* [Task statement]
A stretch of the entries below is to be set down exactly, running from the line with "enable our business" through the line with "Related Stories", both included, and no other line.

(Saved data entries)
Content starts

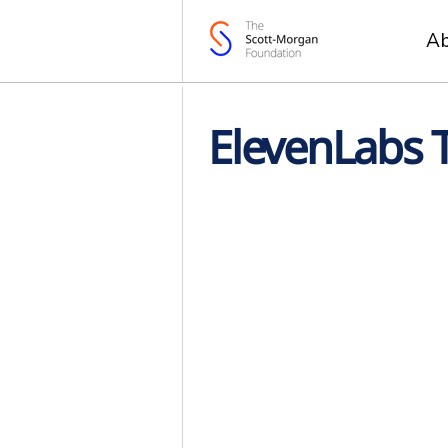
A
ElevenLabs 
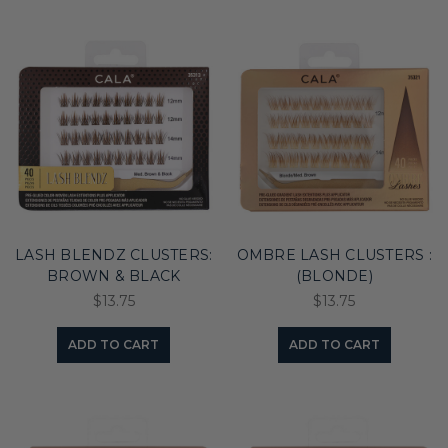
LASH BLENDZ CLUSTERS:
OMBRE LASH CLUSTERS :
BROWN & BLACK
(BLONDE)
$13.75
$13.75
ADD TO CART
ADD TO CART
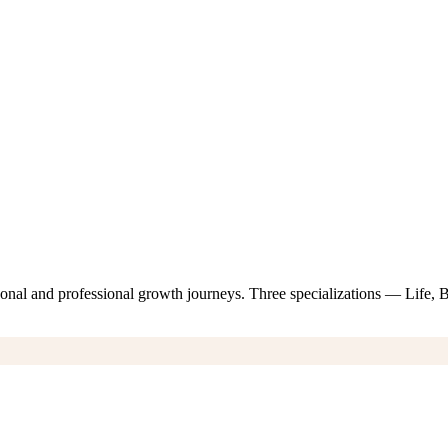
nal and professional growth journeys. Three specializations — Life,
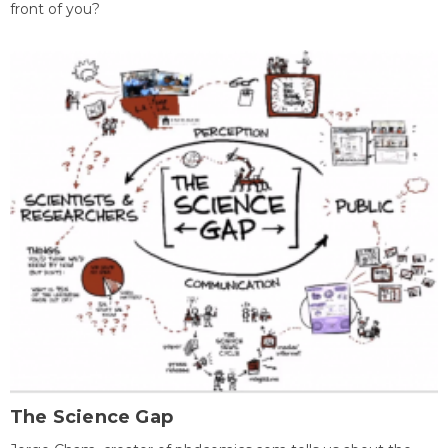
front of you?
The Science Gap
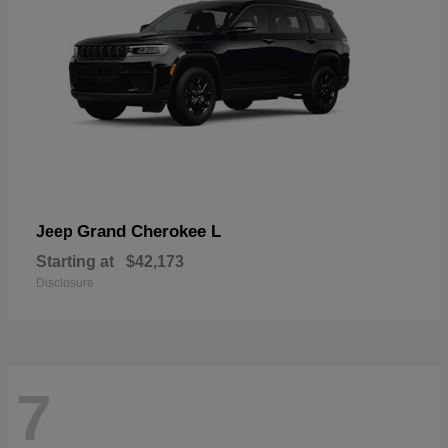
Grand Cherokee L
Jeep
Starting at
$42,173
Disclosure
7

Content ends
Content starts

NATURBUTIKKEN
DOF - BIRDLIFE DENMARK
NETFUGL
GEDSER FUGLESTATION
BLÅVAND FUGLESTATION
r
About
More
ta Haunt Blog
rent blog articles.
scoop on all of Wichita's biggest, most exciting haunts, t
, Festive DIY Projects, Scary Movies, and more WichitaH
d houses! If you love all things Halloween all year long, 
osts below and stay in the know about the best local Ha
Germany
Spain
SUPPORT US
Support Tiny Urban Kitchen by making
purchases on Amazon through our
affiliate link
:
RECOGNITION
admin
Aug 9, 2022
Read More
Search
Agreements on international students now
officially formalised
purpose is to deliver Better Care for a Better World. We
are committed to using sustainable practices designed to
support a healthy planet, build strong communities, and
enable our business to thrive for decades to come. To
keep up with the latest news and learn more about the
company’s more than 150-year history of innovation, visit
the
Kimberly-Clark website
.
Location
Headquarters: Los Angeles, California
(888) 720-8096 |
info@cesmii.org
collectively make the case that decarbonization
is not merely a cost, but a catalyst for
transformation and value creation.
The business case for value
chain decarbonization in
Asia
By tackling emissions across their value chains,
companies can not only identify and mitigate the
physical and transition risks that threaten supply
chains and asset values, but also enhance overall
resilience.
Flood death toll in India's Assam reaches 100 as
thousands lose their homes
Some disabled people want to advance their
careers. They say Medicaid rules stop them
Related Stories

Content ends

* [Result of this exercise]
enable our business to thrive for decades to come. To
keep up with the latest news and learn more about the
company’s more than 150-year history of innovation, visit
the
Kimberly-Clark website
.
Location
Headquarters: Los Angeles, California
(888) 720-8096 |
info@cesmii.org
collectively make the case that decarbonization
is not merely a cost, but a catalyst for
transformation and value creation.
The business case for value
chain decarbonization in
Asia
By tackling emissions across their value chains,
companies can not only identify and mitigate the
physical and transition risks that threaten supply
chains and asset values, but also enhance overall
resilience.
Flood death toll in India's Assam reaches 100 as
thousands lose their homes
Some disabled people want to advance their
careers. They say Medicaid rules stop them
Related Stories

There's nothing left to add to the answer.